# building a scissor mechanism ....help!



## undead41

#1 1 Minute Ago 
undead41 
Uneasy Join Date: Nov 2006
Location: Upstate NY
Age: 46
Posts: 58 
Likes: 0

--------------------------------------------------------------------------------

I need to build a good, heavy duty scissor extender that will get me 6-8' of horizontal reach...i know alot of people build them but does anybody have a basic schematic or measurements for such a mechanism? I have access to full machine shop so any help would be GREATLY appreciated!! Thnks guys,

John


----------



## HalloweenRick

http://halloweenpropmaster.com/sissor_prop.htm
Now admittedly-its a video not a how-to, but you'll get the idea. To get a REALLY good pneumatic introduction, pickup DC Prop Book #1 from TheFrighteners.com-it does not include a scissor mech, but gives enough detail that you can work your way through it.
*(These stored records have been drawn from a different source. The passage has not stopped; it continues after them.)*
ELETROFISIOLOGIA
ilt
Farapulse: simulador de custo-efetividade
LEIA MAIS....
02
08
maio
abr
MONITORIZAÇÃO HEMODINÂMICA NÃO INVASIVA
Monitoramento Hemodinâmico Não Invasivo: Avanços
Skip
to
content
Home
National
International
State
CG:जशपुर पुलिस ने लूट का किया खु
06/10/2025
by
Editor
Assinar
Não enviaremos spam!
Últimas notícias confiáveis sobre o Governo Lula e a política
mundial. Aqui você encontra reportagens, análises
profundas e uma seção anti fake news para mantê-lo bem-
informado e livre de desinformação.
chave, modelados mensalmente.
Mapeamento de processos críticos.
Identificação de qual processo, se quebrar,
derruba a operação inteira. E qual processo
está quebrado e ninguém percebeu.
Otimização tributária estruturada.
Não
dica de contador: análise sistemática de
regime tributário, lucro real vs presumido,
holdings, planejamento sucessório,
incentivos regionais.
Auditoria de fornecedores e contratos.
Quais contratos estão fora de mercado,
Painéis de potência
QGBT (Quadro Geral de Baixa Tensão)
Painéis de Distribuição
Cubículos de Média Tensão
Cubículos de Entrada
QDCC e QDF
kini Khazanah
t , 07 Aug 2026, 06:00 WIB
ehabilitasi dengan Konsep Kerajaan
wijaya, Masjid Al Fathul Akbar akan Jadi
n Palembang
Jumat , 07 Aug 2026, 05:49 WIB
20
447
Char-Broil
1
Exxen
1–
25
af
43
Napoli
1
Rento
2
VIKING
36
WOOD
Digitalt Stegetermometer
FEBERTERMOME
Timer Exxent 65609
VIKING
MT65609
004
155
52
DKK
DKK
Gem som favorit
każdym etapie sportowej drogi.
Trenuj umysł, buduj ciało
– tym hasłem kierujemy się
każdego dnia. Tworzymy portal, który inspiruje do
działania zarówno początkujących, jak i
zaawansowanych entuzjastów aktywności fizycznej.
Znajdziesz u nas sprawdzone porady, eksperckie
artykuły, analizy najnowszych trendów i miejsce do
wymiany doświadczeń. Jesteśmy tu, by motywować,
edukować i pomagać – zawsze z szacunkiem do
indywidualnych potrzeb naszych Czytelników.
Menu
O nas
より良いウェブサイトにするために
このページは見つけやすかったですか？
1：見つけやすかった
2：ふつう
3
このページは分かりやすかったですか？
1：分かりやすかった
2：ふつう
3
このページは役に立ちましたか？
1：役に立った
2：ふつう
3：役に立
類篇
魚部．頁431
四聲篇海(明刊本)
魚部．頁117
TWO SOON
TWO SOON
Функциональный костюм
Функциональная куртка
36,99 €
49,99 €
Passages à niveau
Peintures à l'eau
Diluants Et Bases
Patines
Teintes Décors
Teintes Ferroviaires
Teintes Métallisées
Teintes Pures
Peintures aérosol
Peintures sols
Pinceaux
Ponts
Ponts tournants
I think Terror Syndicate makes a book about strictly pneumatics as well.


----------



## HalloweenRick

Here is another good link:
http://www.halloweenfear.com/ScissorProp.html


----------



## Shier Terror

You could also check Goodwill or Craigs list to see if someone has a canopy for sale. I've used some of my old canopies for scissor props.


----------



## Cole&Jacksdad

I just bought the DC props builders handbook volume 2. It has instructions on a scissor extender.


----------



## undead41

i actually have the DC books and forgot there was a tutorial in there...i guess I will follow Brents plan....he haasnt let me down yet. Thanks guys


----------